Sometime between now and the election the Coalition will need to dump its plan to stop the NBN rollout and replace it with a fibre to the node network.
To implement that policy the new Communications Minister, presumably Malcolm Turnbull, would have to negotiate a new deal with Telstra to buy or lease its copper wires.
Imagine trying to negotiate that deal having made an unbreakable election promise that you would.
Turnbull and his public service negotiators would be greeted by the frightening sight of broad, happy smiles on the other side of the table, as David Thodey and Team Telstra gleefully prepared to screw them. An expensive, drawn out debacle would ensue.
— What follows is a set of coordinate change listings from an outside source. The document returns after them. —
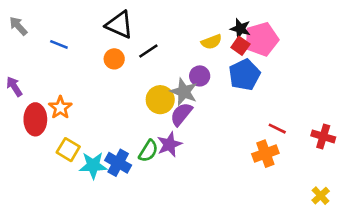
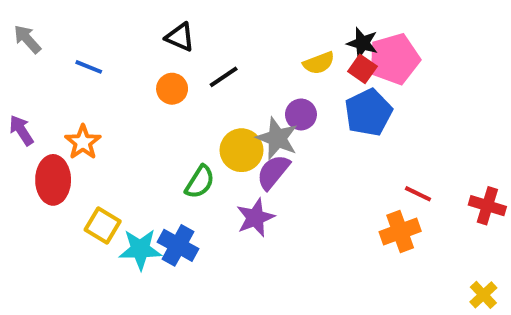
black triangle: (119, 25) -> (180, 37), size x0.7
orange star: (60, 108) -> (83, 142), moved
green semicircle: (148, 151) -> (200, 182), moved

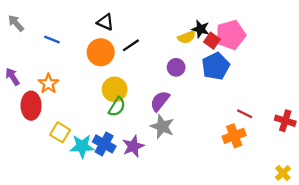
black star: (362, 43) -> (200, 29), moved
orange circle: (172, 89) -> (101, 52), size x1.5
gray star: (277, 138) -> (162, 127), moved
yellow circle: (241, 150) -> (115, 89), moved
purple star: (255, 218) -> (133, 146), moved

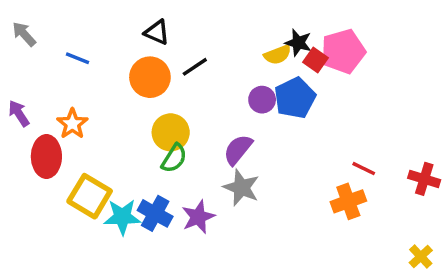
blue pentagon: (216, 66) -> (295, 98), moved
yellow square: (60, 132) -> (90, 196), size x1.4

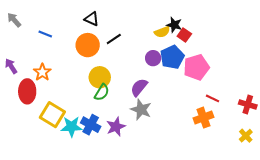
pink pentagon: (343, 51) -> (196, 67), moved
yellow cross: (421, 257) -> (246, 136), moved

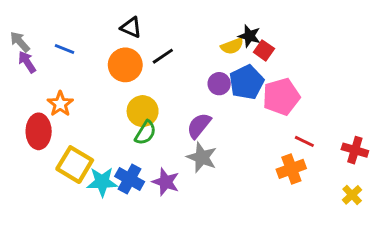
gray arrow: (14, 20) -> (20, 42), moved
purple arrow: (11, 66) -> (27, 62), moved
purple star: (116, 127) -> (166, 182), turned -30

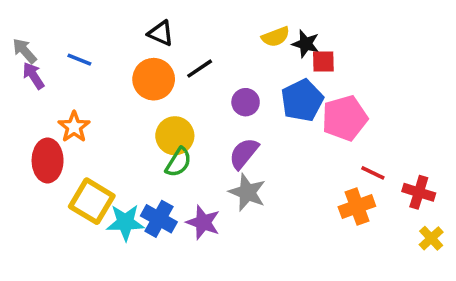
yellow semicircle: (232, 46) -> (276, 37), moved
red square: (264, 50) -> (323, 61), turned -36
purple circle: (219, 84) -> (246, 102), moved
red cross: (355, 150) -> (419, 192), moved

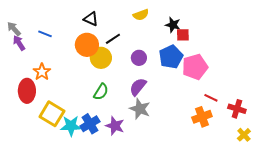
yellow semicircle: (276, 37) -> (141, 15), moved
yellow circle: (175, 136) -> (101, 58), moved
blue cross: (159, 219) -> (90, 124), turned 30

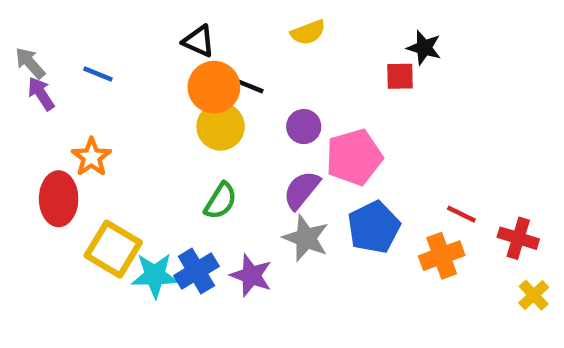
black star: (173, 25) -> (424, 48), moved
black line: (113, 39) -> (247, 85), turned 56
orange circle: (87, 45) -> (214, 87), moved
blue pentagon: (171, 57) -> (374, 227), moved
pink pentagon: (195, 67) -> (354, 157), moved

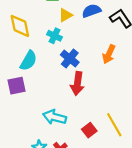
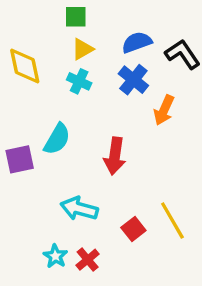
yellow triangle: (65, 15) -> (83, 49), moved
blue cross: (70, 59) -> (133, 80), moved
cyan semicircle: (29, 61) -> (57, 139), moved

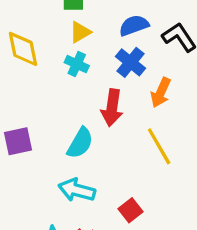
cyan semicircle: (57, 139) -> (80, 143), moved
red arrow: (115, 156) -> (112, 108), moved
yellow line: (172, 221) -> (159, 146), moved

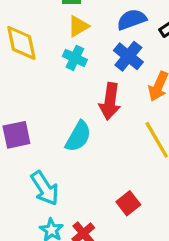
cyan arrow: (77, 190) -> (45, 188), moved, turned -138

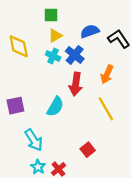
blue cross: (128, 56) -> (75, 55), moved

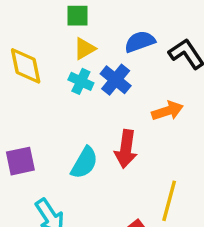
orange arrow: (107, 74) -> (167, 111), turned -132
red arrow: (76, 84) -> (126, 149), moved
yellow line: (106, 109) -> (169, 201), moved, turned 45

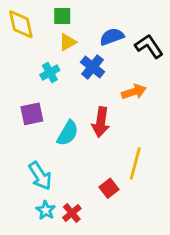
yellow diamond: (26, 66) -> (21, 24), moved
cyan cross: (81, 81) -> (50, 72), moved, turned 36
purple square: (20, 161) -> (32, 114), moved

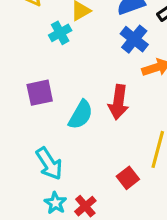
blue cross: (93, 67) -> (134, 39), moved
cyan cross: (50, 72) -> (60, 33), moved

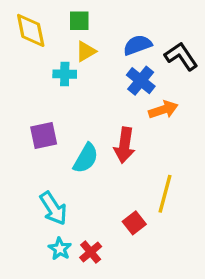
cyan cross: (60, 33) -> (65, 74), turned 30

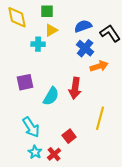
red square: (134, 223) -> (69, 136), moved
Replacing the NBN with a FTTN network would mean tearing up the existing $11 billion deal between NBN Co and Telstra, under which Telstra is paid to migrate customers from its copper to the NBN, and replacing it with a new one in which Telstra rents or sells its copper to the government, to get the broadband signals from the nodes to the premises.
Remember that one of the key reasons the government decided on a fibre to the premise network was advice that a FTTN would require compensation to Telstra of more than $20 billion. If the Coalition commits itself via an election promise to do that deal, then that would look like a bargain.
Also the NBN will be simply too far advanced: too many homes and businesses – about a million – will be connected to a FTTP, so that a change of tack to a cheaper FTTN network would either set up a two-tier internet access regime in Australia – some with fibre, some with copper – or require a massively expensive and pointless switch-over of a million homes from fibre back to copper. Debacle.
What’s more, FTTN would require cabinets the size of big wardrobes on nature strips; NBN Co is already having enough trouble getting neighbourhood and planning approval for its small knee-high pillars. Erecting wardrobes on a whole lot of peoples’ nature strips would be another debacle.
And the final problem is that the NBN is a mechanism for subsidising regional and rural broadband, since fibre will go to 93% of all Australian homes and the rest will get fast wireless, and country towns will pay the same price as the city.
Is the Liberal National Party really going to end that subsidy and tell country towns that their fibre can’t be afforded and they have to stay with copper? Or even worse, is it going to expose to true cost of it to the rest of us? I don’t think so.
Don’t do it Malcolm. More importantly, don’t go into an election having promised to do it – you will soon find yourself in quicksand and eventually go down as the worst Communications Minister ever.
Announce, grumpily, that the NBN will be too far advanced to stop and that the Coalition will simply work to ensure that the project is delivered on time and on budget. And then get on board the fibre broadbandwagon.